Let her hope, but I knew better. People who came easily never understood this, how it felt to be perpetually on-the-verge, revved-up and good-to-go, but then you’re going and going and going and suddenly everything shuts down, like someone flicked a switch in your head. Whatever you do next is inconsequential, you’ve passed the point of no return. Bottomed out. Sometimes when I hit bottom, I became so dejected and angry I couldn’t speak for hours. Other times, I could pretend I’d actually come, feeling sated enough by wet sheets and a lover’s arms. With Shade it was mostly the latter.
She took the nail clipper from my hands and sat down next to me. “There’s something I want to ask, don’t be mad, but—” she giggled so I knew it wasn’t serious. “In your closet, I saw these…these boots.”
“They’re the real thing, straight from the dungeons of Mistress Wanda Lynne.” I explained about the mishap on the set, yet in the telling it seemed as if the entire day had been lived by someone else. Silver Ray, perhaps.
At Shade’s request, I took out the boots, and together we inspected them. “They’re sort of scary,” she said.
“I don’t think so.”
“Put them on.” She smiled, and within seconds was helping me into the thigh-highs I’d inherited because that idiot Robbie Rod had cajoled me into trying them on when he must have known it was bad karma to wear a dominatrix’s boots without asking. That day I’d been devastated, but balancing around my apartment for Shade I wished I’d thanked him.

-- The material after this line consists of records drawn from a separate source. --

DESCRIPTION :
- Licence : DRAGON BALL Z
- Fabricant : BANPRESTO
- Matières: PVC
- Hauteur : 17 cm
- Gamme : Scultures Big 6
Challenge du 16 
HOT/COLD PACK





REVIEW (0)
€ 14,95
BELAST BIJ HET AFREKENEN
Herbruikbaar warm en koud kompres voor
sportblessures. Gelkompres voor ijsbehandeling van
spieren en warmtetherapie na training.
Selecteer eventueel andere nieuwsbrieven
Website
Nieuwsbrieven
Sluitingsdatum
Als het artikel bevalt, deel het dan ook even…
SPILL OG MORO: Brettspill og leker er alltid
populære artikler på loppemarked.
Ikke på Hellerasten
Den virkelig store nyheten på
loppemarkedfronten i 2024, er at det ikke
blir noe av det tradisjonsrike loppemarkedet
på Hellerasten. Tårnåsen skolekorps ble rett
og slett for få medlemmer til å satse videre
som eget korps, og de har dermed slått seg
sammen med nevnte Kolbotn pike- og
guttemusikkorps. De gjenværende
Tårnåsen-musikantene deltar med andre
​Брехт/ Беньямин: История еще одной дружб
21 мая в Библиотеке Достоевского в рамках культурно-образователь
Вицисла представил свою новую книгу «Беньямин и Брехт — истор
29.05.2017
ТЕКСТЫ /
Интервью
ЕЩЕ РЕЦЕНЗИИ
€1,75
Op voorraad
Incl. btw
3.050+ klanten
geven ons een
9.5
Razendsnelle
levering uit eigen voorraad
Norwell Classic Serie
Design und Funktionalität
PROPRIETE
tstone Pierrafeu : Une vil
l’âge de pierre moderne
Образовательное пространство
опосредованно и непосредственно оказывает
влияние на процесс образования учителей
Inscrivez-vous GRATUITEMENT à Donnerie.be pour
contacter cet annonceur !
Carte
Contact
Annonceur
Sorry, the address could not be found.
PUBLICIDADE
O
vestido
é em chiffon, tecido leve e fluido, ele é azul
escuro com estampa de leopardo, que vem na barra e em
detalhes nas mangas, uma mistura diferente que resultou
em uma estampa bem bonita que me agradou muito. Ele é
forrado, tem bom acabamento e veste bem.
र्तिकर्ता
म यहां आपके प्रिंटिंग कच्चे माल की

“Take off your underwear,” Shade said, and I did, the sun making waves through my dirty blinds, and it was naughty and illicit, as if we were slumming in a dive bar in the middle of the afternoon. But if in the boots I’d felt like a whore with RR, with Shade I was a woman, or I accepted some idea of femininity that had always felt like an act with men. I liked being sexy, I liked her watching me being sexy.
We danced naked and I was suddenly tall. She put me in her lace bra and spun me around. “There, now you look like a porn star.”